Assume there's a WebAPI of type { "/user": ((id: string, k: number) => User) | (() => User[]) }. For some reason, it is represented this way rather than function overloading. Then how can I utilize this union of function to reach the same effect of overloading?

That is, assume there's a function getUser: ApiFunc<"/user">, then the expectation is:

getUser(); // returns User[]
getUser("123456", 1); // returns User

One approach I tried is:

type ApiParams<Api> = Api extends (...args: infer P) => any ? P : never;

type ApiReturn<Api, Params extends any[]> = Api extends (...args: Params) => infer R ? R : never

type ApiFunc<Url extends keyof Apis> = <
        Params extends ApiParams<Apis[Url]>,
    >(url: Url, ...args: Params) => ApiReturn<Apis[Url], Params>;

Here, I rely on the params pattern matching to reduce the union type.

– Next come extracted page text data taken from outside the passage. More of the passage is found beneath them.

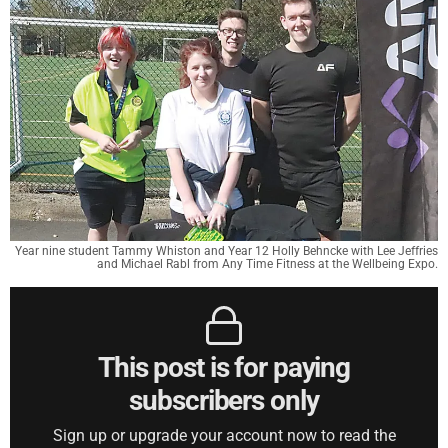
Year nine student Tammy Whiston and Year 12 Holly Behncke with Lee Jeffries
and Michael Rabl from Any Time Fitness at the Wellbeing Expo.
This post is for paying
subscribers only
Sign up or upgrade your account now to read the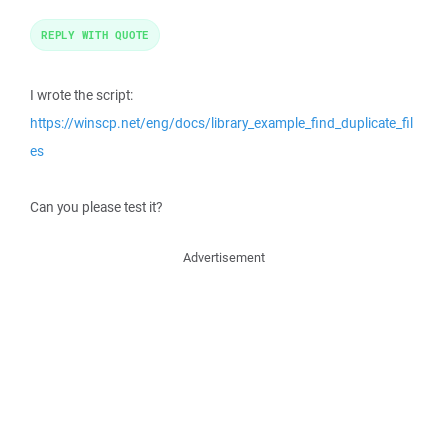
REPLY WITH QUOTE
I wrote the script:
https://winscp.net/eng/docs/library_example_find_duplicate_fil
es
Can you please test it?
Advertisement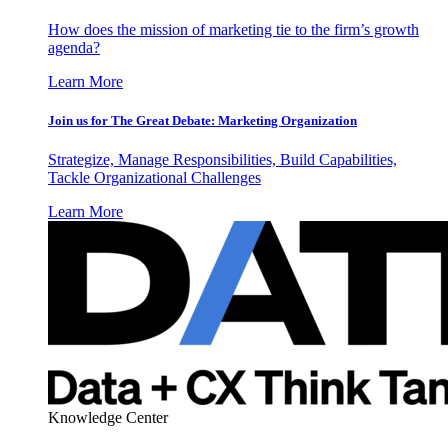
How does the mission of marketing tie to the firm’s growth
agenda?
Learn More
Join us for The Great Debate: Marketing Organization
Strategize, Manage Responsibilities, Build Capabilities,
Tackle Organizational Challenges
Learn More
Knowledge Center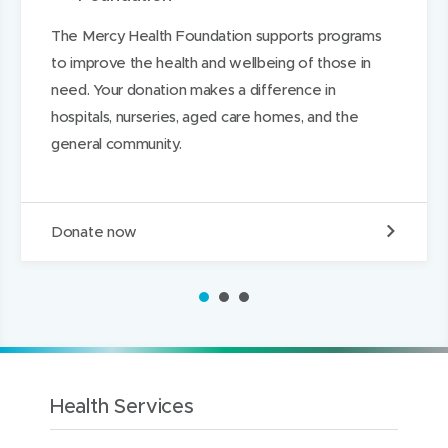
n
n
n
The Mercy Health Foundation supports programs
d
d
k
to improve the health and wellbeing of those in
o
o
e
need. Your donation makes a difference in
w
w
d
hospitals, nurseries, aged care homes, and the
)
)
I
general community.
n
D
Donate now
o
n
a
1
2
3
t
e
t
o
t
h
Health Services
e
M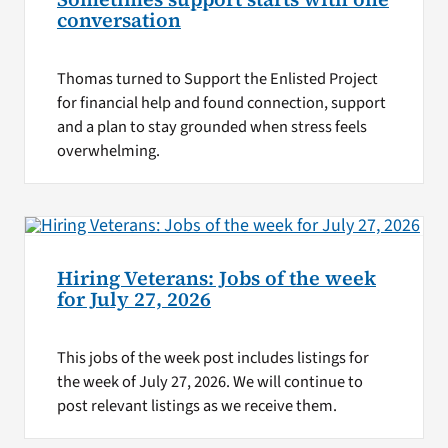
conversation
Thomas turned to Support the Enlisted Project
for financial help and found connection, support
and a plan to stay grounded when stress feels
overwhelming.
Hiring Veterans: Jobs of the week
for July 27, 2026
This jobs of the week post includes listings for
the week of July 27, 2026. We will continue to
post relevant listings as we receive them.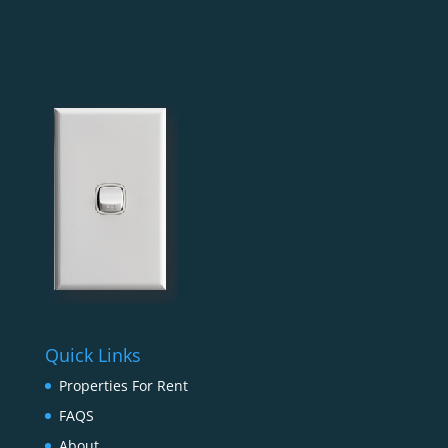
Quick Links
Properties For Rent
FAQS
About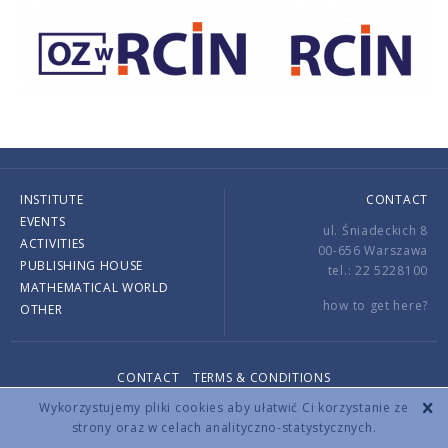
INSTITUTE
CONTACT
EVENTS
ul. Śniadeckich 8
ACTIVITIES
00-656 Warszawa
PUBLISHING HOUSE
tel.: 22 5228100
MATHEMATICAL WORLD
how to get here?
OTHER
CONTACT
TERMS & CONDITIONS
Copyright © 2026 by IMPAN. All rights reserved.
Wykorzystujemy pliki cookies aby ułatwić Ci korzystanie ze
strony oraz w celach analityczno-statystycznych.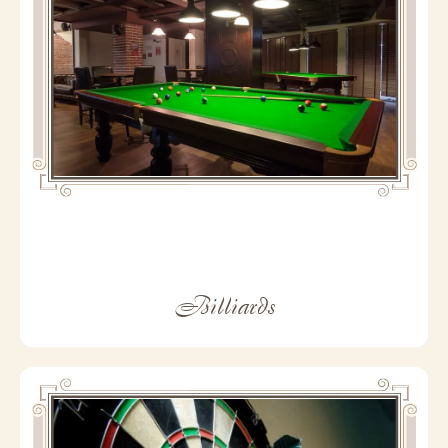
Billiards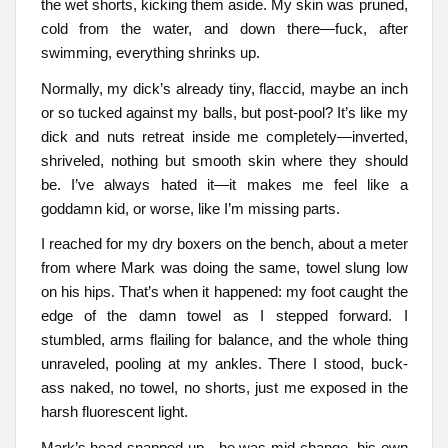
the wet shorts, kicking them aside. My skin was pruned,
cold from the water, and down there—fuck, after
swimming, everything shrinks up.
Normally, my dick’s already tiny, flaccid, maybe an inch
or so tucked against my balls, but post-pool? It’s like my
dick and nuts retreat inside me completely—inverted,
shriveled, nothing but smooth skin where they should
be. I’ve always hated it—it makes me feel like a
goddamn kid, or worse, like I’m missing parts.
I reached for my dry boxers on the bench, about a meter
from where Mark was doing the same, towel slung low
on his hips. That’s when it happened: my foot caught the
edge of the damn towel as I stepped forward. I
stumbled, arms flailing for balance, and the whole thing
unraveled, pooling at my ankles. There I stood, buck-
ass naked, no towel, no shorts, just me exposed in the
harsh fluorescent light.
Mark’s head snapped up—he was mid-change, his own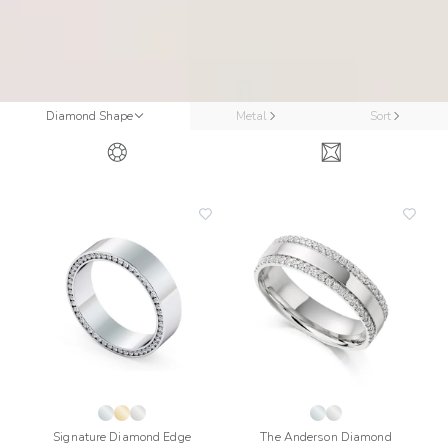
Diamond Shape
Metal
Sort
add
add
to
to
wishlist
wishli
Signature Diamond Edge
The Anderson Diamond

That is to say, in ApiReturn, if Params = [string, number], Api = Apis["/user"], then there is

((id: string, k: number) => User) | (() => User[]) extends (...args: [string, number]) => infer R ? R : never
<=>
((id: string, k: number) => User) extends (...args: [string, number]) => infer R ? R : never |
(() => User[]) extends (...args: [string, number]) => infer R ? R : never
<=>
User | never 
<=>
User

However, since () => User[] is assignable to (...args: [string, number]) => infer R ? R : never, it will return User[] rather than never......

So, is there alternative to convert union of function type to the same effect of function overloading?

(Seems like this is a question that should turn to StackOverflow...)